Supplied entries ▸
========================

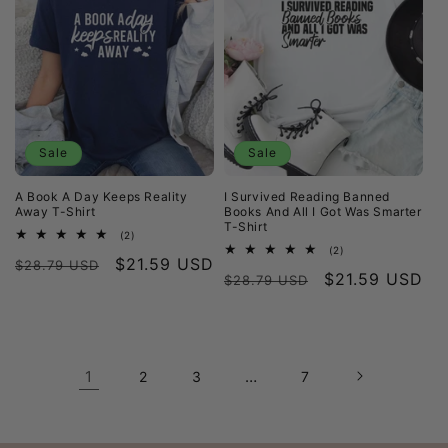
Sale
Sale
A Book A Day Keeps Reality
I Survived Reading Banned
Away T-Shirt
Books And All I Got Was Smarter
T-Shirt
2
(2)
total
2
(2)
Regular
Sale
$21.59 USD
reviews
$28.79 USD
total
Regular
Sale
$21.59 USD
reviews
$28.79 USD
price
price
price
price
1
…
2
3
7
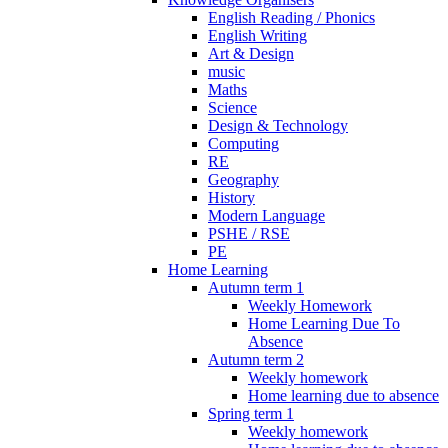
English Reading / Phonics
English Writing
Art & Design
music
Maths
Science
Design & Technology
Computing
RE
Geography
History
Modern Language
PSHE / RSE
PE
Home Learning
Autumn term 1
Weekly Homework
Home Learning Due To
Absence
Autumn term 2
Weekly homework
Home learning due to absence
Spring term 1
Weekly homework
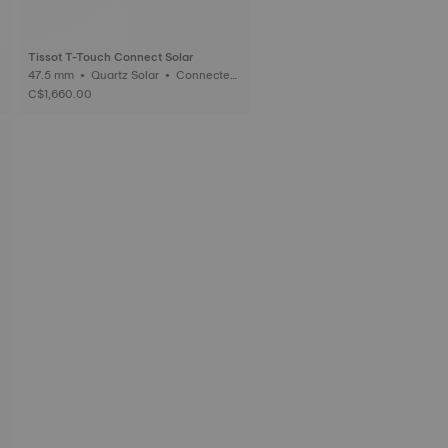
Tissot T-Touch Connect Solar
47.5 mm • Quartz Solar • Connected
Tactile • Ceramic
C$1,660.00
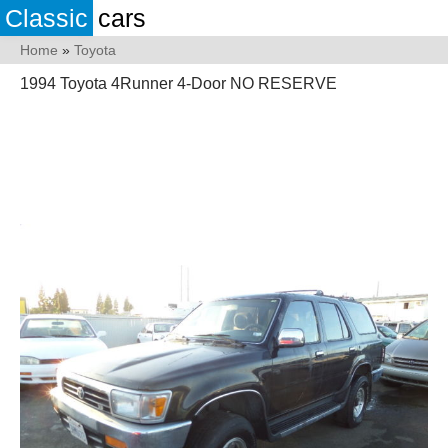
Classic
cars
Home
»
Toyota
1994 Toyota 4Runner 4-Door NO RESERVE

========================

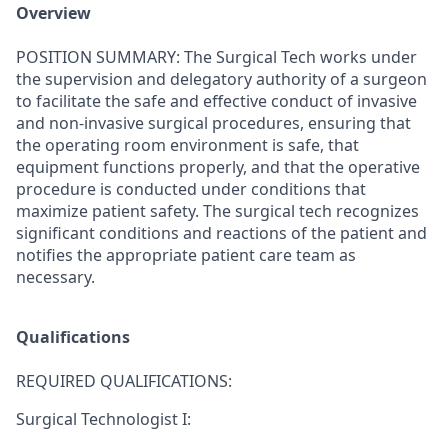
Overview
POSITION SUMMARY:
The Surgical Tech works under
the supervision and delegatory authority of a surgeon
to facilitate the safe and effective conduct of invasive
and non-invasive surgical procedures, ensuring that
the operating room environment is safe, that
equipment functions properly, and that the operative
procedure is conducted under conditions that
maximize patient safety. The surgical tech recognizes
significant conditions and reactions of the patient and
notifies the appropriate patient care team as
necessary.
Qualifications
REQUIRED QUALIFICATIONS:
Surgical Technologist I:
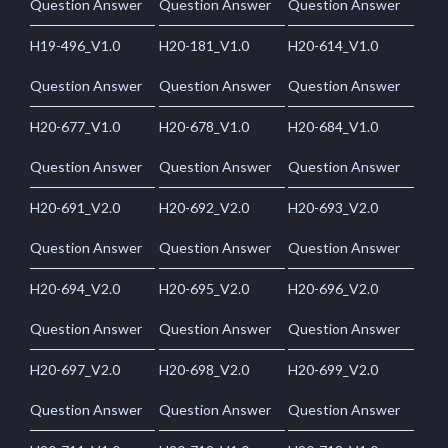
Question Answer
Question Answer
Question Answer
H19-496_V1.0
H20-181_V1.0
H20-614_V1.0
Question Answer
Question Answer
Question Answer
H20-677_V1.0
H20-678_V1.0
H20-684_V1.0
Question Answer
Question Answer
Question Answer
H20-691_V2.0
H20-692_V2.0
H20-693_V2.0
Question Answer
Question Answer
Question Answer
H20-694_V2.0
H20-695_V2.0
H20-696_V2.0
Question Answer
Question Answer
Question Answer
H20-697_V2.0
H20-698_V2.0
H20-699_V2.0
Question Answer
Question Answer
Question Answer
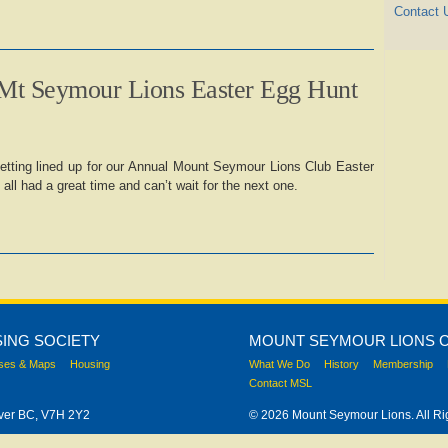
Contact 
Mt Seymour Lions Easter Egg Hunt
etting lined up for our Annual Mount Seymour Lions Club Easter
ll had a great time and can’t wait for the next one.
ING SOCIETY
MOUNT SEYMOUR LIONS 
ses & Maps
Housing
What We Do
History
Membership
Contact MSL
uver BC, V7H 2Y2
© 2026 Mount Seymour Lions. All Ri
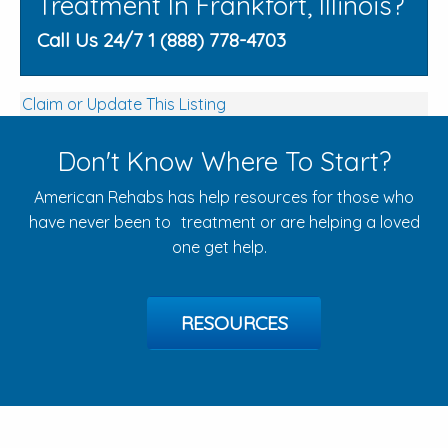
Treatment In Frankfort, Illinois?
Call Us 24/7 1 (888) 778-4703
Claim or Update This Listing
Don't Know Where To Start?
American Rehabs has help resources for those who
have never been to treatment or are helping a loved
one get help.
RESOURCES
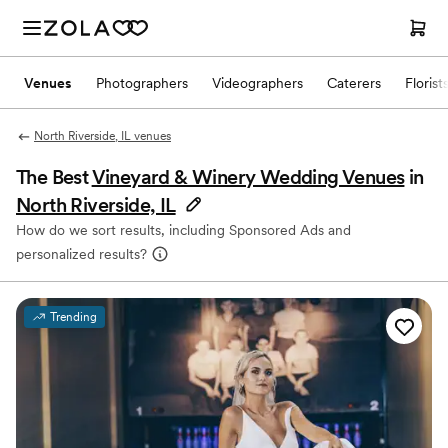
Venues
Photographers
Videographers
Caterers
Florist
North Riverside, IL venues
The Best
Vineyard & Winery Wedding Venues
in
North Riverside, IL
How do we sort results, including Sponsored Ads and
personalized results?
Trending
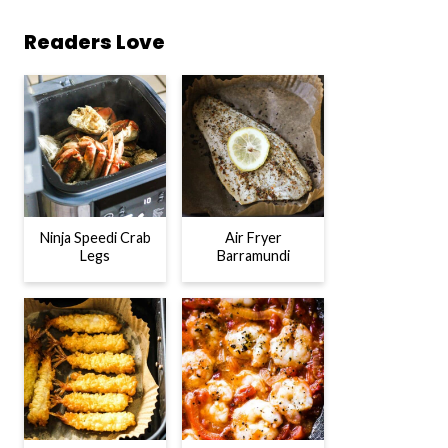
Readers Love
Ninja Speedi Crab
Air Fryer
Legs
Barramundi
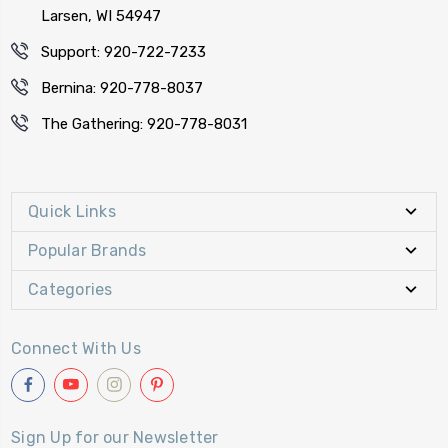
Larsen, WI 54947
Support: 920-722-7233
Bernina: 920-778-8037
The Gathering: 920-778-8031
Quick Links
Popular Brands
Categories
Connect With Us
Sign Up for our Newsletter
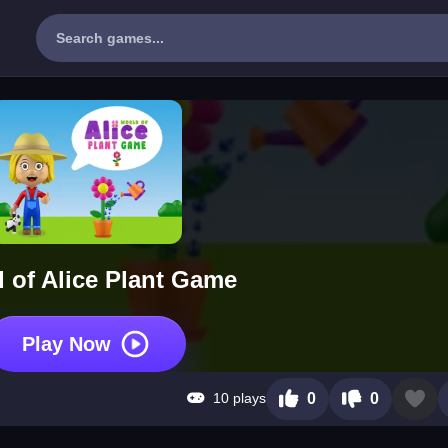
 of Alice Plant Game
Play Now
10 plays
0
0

========================

Lines holding the string "North": find them in the listing above and copy each one.

North Riverside, IL venues
North Riverside, IL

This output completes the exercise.